The Role for the Inner Disk in Mass Accretion to the Star in the Early Phase of Star Formation

Takuya Ohtani, Shigeo S. Kimura, Toru Tsuribe, Eduard I. Vorobyov

Published 2014-08-24Version 1

A physical mechanism that drives FU Orionis-type outbursts is reconsidered. We study the effect of inner part of a circumstellar disk covering a region from near the central star to the radius of approximately $5$ AU (hereafter, the inner disk). Using the fluctuated mass accretion rate onto the inner disk $\dot{M}_{\rm out}$, we consider the viscous evolution of the inner disk and the time variability of the mass accretion rate onto the central star $\dot{M}_{\rm in}$ by means of numerical calculation of an unsteady viscous accretion disk in a one-dimensional axisymmetric model. First, we calculate the evolution of the inner disk assuming an oscillating $\dot{M}_{\rm out}$. It is shown that the time variability of $\dot{M}_{\rm in}$ does not coincide with $\dot{M}_{\rm out}$ due to viscous diffusion.
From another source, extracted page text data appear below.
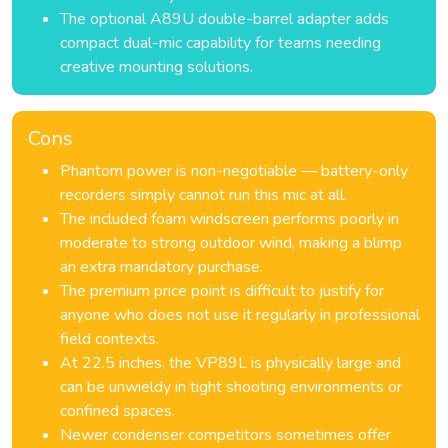
The optional A89U double-barrel adapter adds
compact dual-mic capability for teams needing
creative mounting solutions.
Cons
Phantom power is non-negotiable — battery-only
recorders simply cannot run this mic at all.
The included foam windscreen performs poorly in
moderate to strong outdoor wind, making a blimp
an extra mandatory purchase.
The premium price point is difficult to justify for
anyone who does not use it regularly in professional
field contexts.
At 22.5 inches, the VP89L is physically large and
can be unwieldy in tight shooting environments or
confined spaces.
Newer condenser competitors sometimes offer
Second, we investigate the properties of spontaneous outbursts with temporally constant $\dot{M}_{\rm out}$. Outburst occur only in a limited range of mass accretion rates onto the inner disk $10^{-10}<\dot{M}_{\rm out}< 3\times 10^{-6}~{\rm M}_{\odot} {\rm yr}^{-1}$ due to gravo-magneto limit cycle (GML). Finally, we discuss the case with a combination of episodic $\dot{M}_{\rm out}$ and accretion outbursts cause by the GML in the inner disk. The GML can drive accretion outbursts onto the star even for the case of fluctuating $\dot{M}_{\rm out}$, although fluctuations of $\dot{M}$ decay during transmitting the inner disk inwards. We newly identified two modes of outburst which are spontaneous one and stimulated one. In a stimulated mode of outburst, $\dot{M}_{\rm out}$ does appear directly in $\dot{M}_{\rm in}$ (the latter defining the stellar accretion luminosity). In a spontaneous mode of outburst, $\dot{M}_{\rm out}$ appears as the interval between outbursts.